The problem: In the material below, how many lines include the word "Fancy"? Write only the number.

Provided information:
= Beginning of Section =

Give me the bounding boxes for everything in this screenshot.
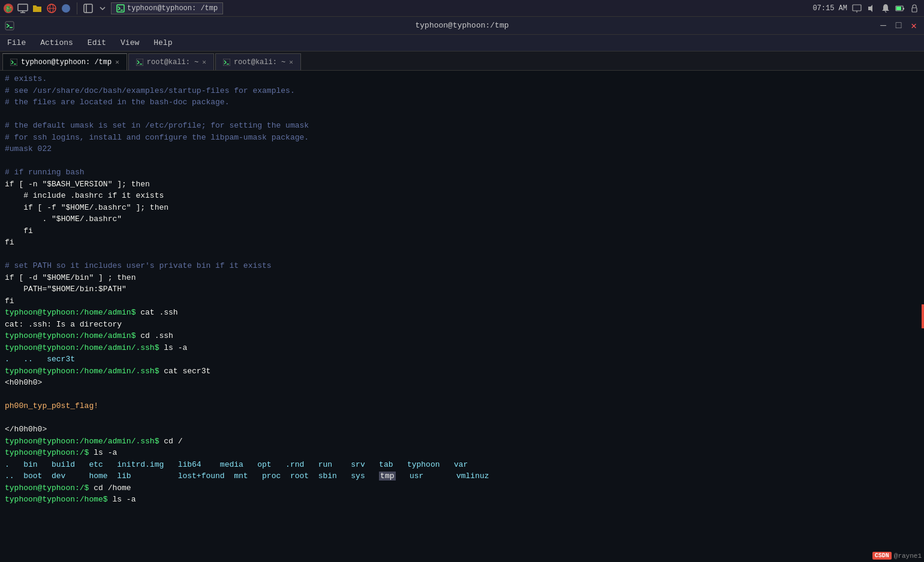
taskbar-window-label: typhoon@typhoon: /tmp — [127, 4, 218, 13]
kali-icon[interactable] — [60, 2, 72, 14]
menu-help[interactable]: Help — [151, 37, 174, 49]
volume-icon — [866, 4, 876, 13]
taskbar-time: 07:15 AM — [812, 4, 847, 13]
tab-root-kali-1[interactable]: root@kali: ~ ✕ — [128, 53, 214, 70]
browser-icon[interactable] — [46, 2, 58, 14]
csdn-author: @rayne1 — [894, 552, 922, 560]
tab-terminal-icon-2 — [136, 59, 143, 66]
svg-rect-25 — [136, 59, 143, 66]
terminal-window: typhoon@typhoon:/tmp — □ ✕ File Actions … — [0, 17, 924, 562]
menu-bar: File Actions Edit View Help — [0, 35, 924, 52]
menu-edit[interactable]: Edit — [85, 37, 109, 49]
title-bar-left — [5, 21, 14, 31]
menu-view[interactable]: View — [118, 37, 142, 49]
tab-terminal-icon-1 — [10, 59, 17, 66]
tab-label-3: root@kali: ~ — [234, 58, 285, 67]
dragon-icon[interactable]: 🐉 — [2, 2, 14, 14]
tab-root-kali-2[interactable]: root@kali: ~ ✕ — [215, 53, 301, 70]
battery-icon — [895, 4, 905, 13]
taskbar-terminal-button[interactable]: typhoon@typhoon: /tmp — [111, 2, 223, 14]
svg-rect-27 — [223, 59, 230, 66]
svg-rect-9 — [84, 4, 92, 13]
svg-rect-19 — [896, 7, 901, 10]
terminal-output: # exists. # see /usr/share/doc/bash/exam… — [5, 73, 919, 506]
svg-rect-18 — [903, 8, 904, 10]
close-button[interactable]: ✕ — [908, 20, 919, 32]
tab-close-3[interactable]: ✕ — [289, 58, 293, 66]
tab-label-1: typhoon@typhoon: /tmp — [21, 58, 112, 67]
scroll-indicator — [922, 304, 924, 328]
tab-close-1[interactable]: ✕ — [115, 58, 119, 66]
csdn-badge: CSDN @rayne1 — [872, 552, 922, 560]
menu-file[interactable]: File — [5, 37, 28, 49]
svg-rect-2 — [18, 4, 28, 11]
taskbar-left: 🐉 — [0, 2, 223, 14]
minimize-button[interactable]: — — [878, 20, 889, 31]
svg-rect-13 — [853, 5, 861, 11]
svg-marker-15 — [868, 5, 872, 12]
window-title: typhoon@typhoon:/tmp — [415, 21, 508, 30]
tab-label-2: root@kali: ~ — [147, 58, 198, 67]
tab-terminal-icon-3 — [223, 59, 230, 66]
folder-icon[interactable] — [31, 2, 43, 14]
settings-icon[interactable] — [82, 2, 94, 14]
terminal-icon-title — [5, 21, 14, 31]
svg-point-8 — [62, 4, 70, 13]
svg-rect-20 — [912, 8, 917, 12]
dropdown-icon[interactable] — [97, 2, 109, 14]
taskbar-separator — [77, 2, 77, 14]
maximize-button[interactable]: □ — [893, 20, 904, 31]
monitor-icon — [852, 4, 862, 13]
svg-rect-23 — [10, 59, 17, 66]
svg-text:🐉: 🐉 — [5, 5, 13, 13]
terminal-content[interactable]: # exists. # see /usr/share/doc/bash/exam… — [0, 71, 924, 562]
tab-close-2[interactable]: ✕ — [202, 58, 206, 66]
title-bar: typhoon@typhoon:/tmp — □ ✕ — [0, 17, 924, 35]
taskbar-right: 07:15 AM — [812, 4, 924, 13]
taskbar: 🐉 — [0, 0, 924, 17]
tab-bar: typhoon@typhoon: /tmp ✕ root@kali: ~ ✕ r… — [0, 52, 924, 71]
lock-icon — [910, 4, 919, 13]
svg-line-16 — [885, 11, 886, 13]
desktop-icon[interactable] — [17, 2, 29, 14]
bell-icon — [881, 4, 890, 13]
menu-actions[interactable]: Actions — [38, 37, 76, 49]
csdn-logo: CSDN — [872, 552, 892, 560]
tab-typhoon-tmp[interactable]: typhoon@typhoon: /tmp ✕ — [2, 53, 127, 70]
window-controls: — □ ✕ — [878, 20, 919, 32]
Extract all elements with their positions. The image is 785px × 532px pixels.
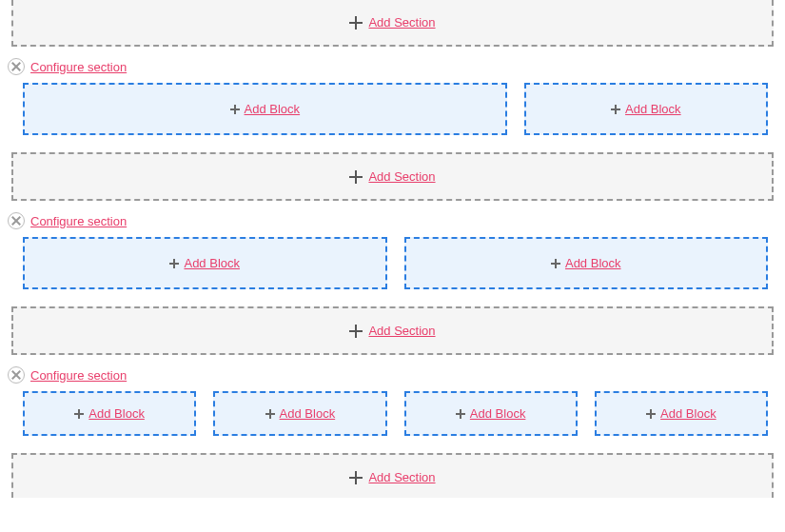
add-section-label: Add Section	[368, 169, 435, 184]
add-block-button[interactable]: Add Block	[595, 391, 768, 436]
section-header: Configure section	[8, 212, 785, 229]
add-section-label: Add Section	[368, 15, 435, 30]
remove-section-button[interactable]	[8, 58, 25, 75]
section-region: Add Block Add Block Add Block Add Block	[0, 391, 785, 445]
close-icon	[11, 370, 21, 380]
plus-icon	[646, 409, 656, 419]
plus-icon	[74, 409, 84, 419]
add-section-button[interactable]: Add Section	[11, 152, 774, 201]
section-header: Configure section	[8, 58, 785, 75]
add-block-label: Add Block	[245, 102, 301, 116]
add-block-label: Add Block	[660, 406, 716, 421]
add-block-button[interactable]: Add Block	[213, 391, 386, 436]
plus-icon	[456, 409, 465, 419]
remove-section-button[interactable]	[8, 366, 25, 384]
add-block-button[interactable]: Add Block	[23, 391, 196, 436]
add-block-label: Add Block	[184, 256, 240, 270]
configure-section-link[interactable]: Configure section	[30, 60, 127, 74]
add-section-label: Add Section	[368, 470, 435, 484]
plus-icon	[349, 170, 363, 184]
add-block-label: Add Block	[280, 406, 336, 421]
section-region: Add Block Add Block	[0, 83, 785, 145]
plus-icon	[551, 259, 560, 268]
add-section-label: Add Section	[368, 324, 435, 338]
remove-section-button[interactable]	[8, 212, 25, 229]
add-section-button[interactable]: Add Section	[11, 0, 774, 47]
close-icon	[11, 216, 21, 226]
add-block-button[interactable]: Add Block	[404, 391, 578, 436]
close-icon	[11, 62, 21, 71]
add-block-button[interactable]: Add Block	[524, 83, 768, 135]
add-section-button[interactable]: Add Section	[11, 306, 774, 355]
add-block-label: Add Block	[565, 256, 621, 270]
plus-icon	[349, 325, 363, 338]
plus-icon	[265, 409, 275, 419]
section-header: Configure section	[8, 366, 785, 384]
configure-section-link[interactable]: Configure section	[30, 214, 127, 228]
plus-icon	[611, 105, 620, 114]
add-block-button[interactable]: Add Block	[23, 83, 507, 135]
plus-icon	[349, 16, 363, 30]
plus-icon	[349, 471, 363, 484]
configure-section-link[interactable]: Configure section	[30, 368, 127, 383]
add-section-button[interactable]: Add Section	[11, 453, 774, 498]
plus-icon	[230, 105, 240, 114]
add-block-button[interactable]: Add Block	[404, 237, 769, 289]
add-block-label: Add Block	[88, 406, 145, 421]
plus-icon	[169, 259, 179, 268]
add-block-label: Add Block	[625, 102, 681, 116]
add-block-button[interactable]: Add Block	[23, 237, 387, 289]
add-block-label: Add Block	[470, 406, 526, 421]
section-region: Add Block Add Block	[0, 237, 785, 299]
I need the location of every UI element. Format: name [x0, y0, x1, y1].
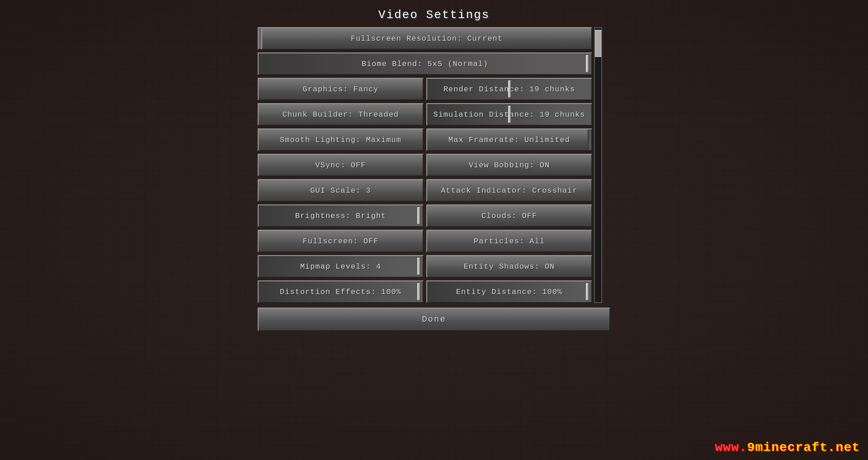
mipmap-slider[interactable] — [417, 258, 420, 275]
smooth-lighting-button[interactable]: Smooth Lighting: Maximum — [258, 128, 424, 151]
done-button[interactable]: Done — [258, 308, 610, 331]
simulation-distance-slider[interactable] — [508, 106, 511, 123]
fullscreen-resolution-button[interactable]: Fullscreen Resolution: Current — [261, 27, 592, 50]
attack-indicator-button[interactable]: Attack Indicator: Crosshair — [426, 179, 592, 202]
watermark: www.9minecraft.net — [715, 441, 860, 455]
simulation-distance-button[interactable]: Simulation Distance: 19 chunks — [426, 103, 592, 126]
scrollbar-thumb[interactable] — [595, 30, 601, 57]
vsync-viewbobbing-row: VSync: OFF View Bobbing: ON — [258, 154, 592, 176]
distortion-entitydistance-row: Distortion Effects: 100% Entity Distance… — [258, 280, 592, 303]
chunk-simulation-row: Chunk Builder: Threaded Simulation Dista… — [258, 103, 592, 126]
settings-scroll-wrapper: Fullscreen Resolution: Current Biome Ble… — [258, 27, 610, 303]
biome-blend-slider[interactable] — [586, 55, 589, 72]
render-distance-button[interactable]: Render Distance: 19 chunks — [426, 78, 592, 100]
graphics-render-row: Graphics: Fancy Render Distance: 19 chun… — [258, 78, 592, 100]
brightness-clouds-row: Brightness: Bright Clouds: OFF — [258, 204, 592, 227]
fullscreen-particles-row: Fullscreen: OFF Particles: All — [258, 230, 592, 252]
clouds-button[interactable]: Clouds: OFF — [426, 204, 592, 227]
done-section: Done — [258, 308, 610, 331]
graphics-button[interactable]: Graphics: Fancy — [258, 78, 424, 100]
view-bobbing-button[interactable]: View Bobbing: ON — [426, 154, 592, 176]
settings-list: Fullscreen Resolution: Current Biome Ble… — [258, 27, 592, 303]
brightness-button[interactable]: Brightness: Bright — [258, 204, 424, 227]
fullscreen-button[interactable]: Fullscreen: OFF — [258, 230, 424, 252]
mipmap-levels-button[interactable]: Mipmap Levels: 4 — [258, 255, 424, 278]
chunk-builder-button[interactable]: Chunk Builder: Threaded — [258, 103, 424, 126]
page-title: Video Settings — [378, 8, 490, 22]
gui-attack-row: GUI Scale: 3 Attack Indicator: Crosshair — [258, 179, 592, 202]
vsync-button[interactable]: VSync: OFF — [258, 154, 424, 176]
max-framerate-button[interactable]: Max Framerate: Unlimited — [426, 128, 592, 151]
entity-distance-button[interactable]: Entity Distance: 100% — [426, 280, 592, 303]
mipmap-entityshadows-row: Mipmap Levels: 4 Entity Shadows: ON — [258, 255, 592, 278]
distortion-slider[interactable] — [417, 283, 420, 300]
particles-button[interactable]: Particles: All — [426, 230, 592, 252]
entity-distance-slider[interactable] — [586, 283, 589, 300]
distortion-effects-button[interactable]: Distortion Effects: 100% — [258, 280, 424, 303]
scrollbar[interactable] — [594, 27, 602, 303]
lighting-framerate-row: Smooth Lighting: Maximum Max Framerate: … — [258, 128, 592, 151]
biome-blend-button[interactable]: Biome Blend: 5x5 (Normal) — [258, 52, 592, 75]
entity-shadows-button[interactable]: Entity Shadows: ON — [426, 255, 592, 278]
render-distance-slider[interactable] — [508, 81, 511, 98]
gui-scale-button[interactable]: GUI Scale: 3 — [258, 179, 424, 202]
brightness-slider[interactable] — [417, 207, 420, 224]
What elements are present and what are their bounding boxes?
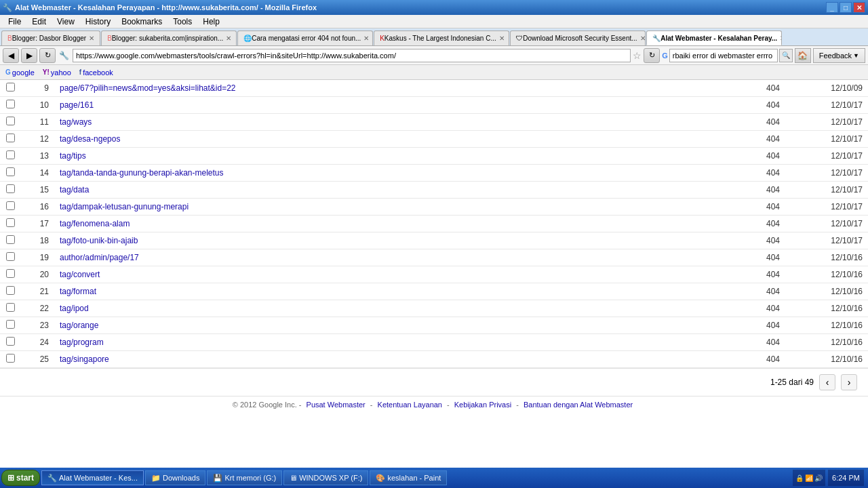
row-checkbox[interactable] bbox=[6, 100, 15, 108]
row-url-link[interactable]: tag/fenomena-alam bbox=[60, 219, 130, 228]
menu-file[interactable]: File bbox=[3, 16, 26, 28]
minimize-button[interactable]: _ bbox=[826, 2, 838, 13]
row-url-link[interactable]: tag/convert bbox=[60, 270, 100, 279]
tab-close-icon[interactable]: ✕ bbox=[499, 35, 505, 42]
row-checkbox[interactable] bbox=[6, 117, 15, 125]
prev-page-button[interactable]: ‹ bbox=[819, 374, 835, 390]
row-url-link[interactable]: tag/orange bbox=[60, 321, 98, 330]
feedback-button[interactable]: Feedback ▼ bbox=[813, 48, 865, 63]
tab-bar: B Blogger: Dasbor Blogger ✕ B Blogger: s… bbox=[0, 28, 868, 46]
row-url-link[interactable]: tag/program bbox=[60, 338, 104, 347]
menu-view[interactable]: View bbox=[52, 16, 80, 28]
row-checkbox-cell bbox=[0, 80, 20, 97]
table-row: 18tag/foto-unik-bin-ajaib40412/10/17 bbox=[0, 232, 868, 249]
row-number: 18 bbox=[20, 232, 54, 249]
row-checkbox-cell bbox=[0, 334, 20, 351]
reload-button[interactable]: ↻ bbox=[39, 48, 56, 63]
url-input[interactable] bbox=[73, 49, 631, 62]
window-controls[interactable]: _ □ ✕ bbox=[826, 2, 865, 13]
row-url-link[interactable]: page/161 bbox=[60, 100, 94, 110]
row-url-link[interactable]: tag/data bbox=[60, 185, 89, 195]
reload-button-2[interactable]: ↻ bbox=[644, 48, 660, 63]
scroll-area[interactable]: 9page/67?pilih=news&mod=yes&aksi=lihat&i… bbox=[0, 80, 868, 468]
tab-close-icon[interactable]: ✕ bbox=[89, 35, 94, 42]
taskbar-item-downloads[interactable]: 📁 Downloads bbox=[145, 470, 205, 485]
row-date: 12/10/16 bbox=[800, 249, 868, 266]
back-button[interactable]: ◀ bbox=[3, 48, 19, 63]
row-url-link[interactable]: tag/ipod bbox=[60, 304, 89, 313]
taskbar-item-paint[interactable]: 🎨 keslahan - Paint bbox=[370, 470, 447, 485]
tab-close-icon[interactable]: ✕ bbox=[780, 35, 782, 42]
taskbar-item-icon: 💾 bbox=[213, 474, 222, 483]
tab-cara-mengatasi[interactable]: 🌐 Cara mengatasi error 404 not foun... ✕ bbox=[237, 30, 373, 45]
bookmark-facebook[interactable]: f facebook bbox=[77, 68, 116, 77]
bookmark-google[interactable]: G google bbox=[3, 68, 37, 77]
row-url: author/admin/page/17 bbox=[54, 249, 746, 266]
row-url-link[interactable]: tag/desa-ngepos bbox=[60, 134, 120, 144]
home-button[interactable]: 🏠 bbox=[795, 48, 811, 63]
star-icon[interactable]: ☆ bbox=[633, 50, 642, 61]
tab-download-security[interactable]: 🛡 Download Microsoft Security Essent... … bbox=[510, 30, 646, 45]
row-url-link[interactable]: page/67?pilih=news&mod=yes&aksi=lihat&id… bbox=[60, 83, 236, 93]
row-checkbox[interactable] bbox=[6, 269, 15, 278]
row-checkbox-cell bbox=[0, 216, 20, 232]
maximize-button[interactable]: □ bbox=[840, 2, 852, 13]
bookmark-label: yahoo bbox=[51, 68, 71, 77]
menu-history[interactable]: History bbox=[80, 16, 116, 28]
tab-close-icon[interactable]: ✕ bbox=[363, 35, 369, 42]
menu-help[interactable]: Help bbox=[197, 16, 225, 28]
row-status: 404 bbox=[746, 283, 800, 300]
search-button[interactable]: 🔍 bbox=[779, 49, 793, 62]
row-number: 21 bbox=[20, 283, 54, 300]
row-checkbox[interactable] bbox=[6, 337, 15, 346]
row-checkbox-cell bbox=[0, 114, 20, 131]
taskbar-item-webmaster[interactable]: 🔧 Alat Webmaster - Kes... bbox=[41, 470, 144, 485]
clock-time: 6:24 PM bbox=[832, 474, 860, 482]
forward-button[interactable]: ▶ bbox=[21, 48, 37, 63]
row-checkbox[interactable] bbox=[6, 167, 15, 176]
row-url-link[interactable]: author/admin/page/17 bbox=[60, 253, 139, 262]
menu-tools[interactable]: Tools bbox=[167, 16, 197, 28]
footer-link-bantuan[interactable]: Bantuan dengan Alat Webmaster bbox=[524, 401, 633, 409]
row-checkbox[interactable] bbox=[6, 286, 15, 295]
row-url-link[interactable]: tag/tips bbox=[60, 151, 86, 161]
tab-kaskus[interactable]: K Kaskus - The Largest Indonesian C... ✕ bbox=[374, 30, 509, 45]
row-url-link[interactable]: tag/format bbox=[60, 287, 96, 296]
search-input[interactable] bbox=[669, 49, 778, 62]
footer-link-kebijakan[interactable]: Kebijakan Privasi bbox=[454, 401, 511, 409]
row-url-link[interactable]: tag/dampak-letusan-gunung-merapi bbox=[60, 202, 189, 211]
row-checkbox[interactable] bbox=[6, 201, 15, 210]
row-checkbox[interactable] bbox=[6, 150, 15, 159]
row-checkbox[interactable] bbox=[6, 235, 15, 244]
row-checkbox[interactable] bbox=[6, 303, 15, 312]
footer-link-pusat[interactable]: Pusat Webmaster bbox=[307, 401, 366, 409]
close-button[interactable]: ✕ bbox=[853, 2, 865, 13]
row-url-link[interactable]: tag/foto-unik-bin-ajaib bbox=[60, 236, 138, 245]
tab-close-icon[interactable]: ✕ bbox=[226, 35, 231, 42]
taskbar-item-label: keslahan - Paint bbox=[387, 474, 441, 482]
row-url-link[interactable]: tag/ways bbox=[60, 117, 92, 127]
row-checkbox[interactable] bbox=[6, 83, 15, 92]
row-checkbox[interactable] bbox=[6, 184, 15, 193]
footer-link-ketentuan[interactable]: Ketentuan Layanan bbox=[378, 401, 442, 409]
row-checkbox-cell bbox=[0, 97, 20, 114]
bookmark-yahoo[interactable]: Y! yahoo bbox=[40, 68, 74, 77]
row-url-link[interactable]: tag/singapore bbox=[60, 354, 109, 364]
row-checkbox[interactable] bbox=[6, 134, 15, 142]
row-url-link[interactable]: tag/tanda-tanda-gunung-berapi-akan-melet… bbox=[60, 168, 224, 178]
menu-bookmarks[interactable]: Bookmarks bbox=[116, 16, 167, 28]
row-checkbox[interactable] bbox=[6, 320, 15, 329]
row-checkbox[interactable] bbox=[6, 354, 15, 363]
tab-alat-webmaster[interactable]: 🔧 Alat Webmaster - Kesalahan Peray... ✕ bbox=[646, 30, 782, 45]
next-page-button[interactable]: › bbox=[841, 374, 857, 390]
tab-blogger-dasbor[interactable]: B Blogger: Dasbor Blogger ✕ bbox=[1, 30, 100, 45]
menu-edit[interactable]: Edit bbox=[26, 16, 52, 28]
row-checkbox[interactable] bbox=[6, 252, 15, 261]
tab-blogger-sukaberita[interactable]: B Blogger: sukaberita.com|inspiration...… bbox=[101, 30, 237, 45]
start-button[interactable]: ⊞ start bbox=[1, 470, 40, 486]
tab-close-icon[interactable]: ✕ bbox=[640, 35, 646, 42]
taskbar-item-windows[interactable]: 🖥 WINDOWS XP (F:) bbox=[283, 470, 368, 485]
row-checkbox-cell bbox=[0, 351, 20, 368]
row-checkbox[interactable] bbox=[6, 218, 15, 227]
taskbar-item-memori[interactable]: 💾 Krt memori (G:) bbox=[207, 470, 282, 485]
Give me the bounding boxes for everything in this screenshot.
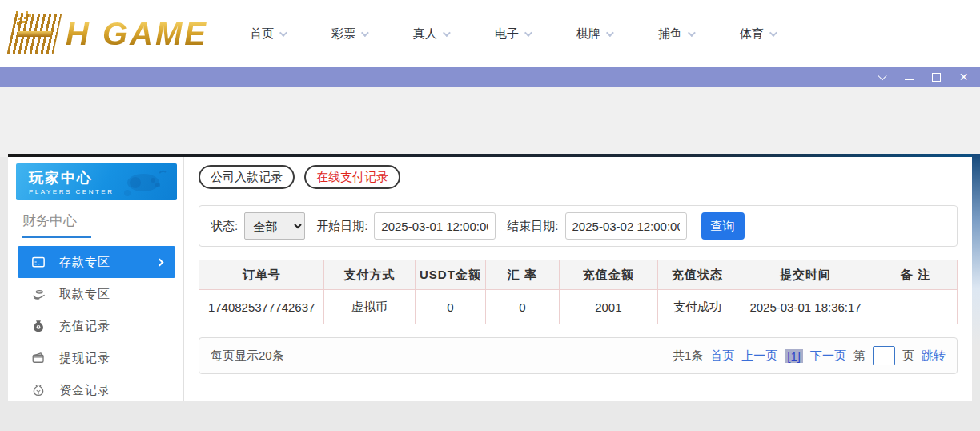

= End of Section =

Task result: 2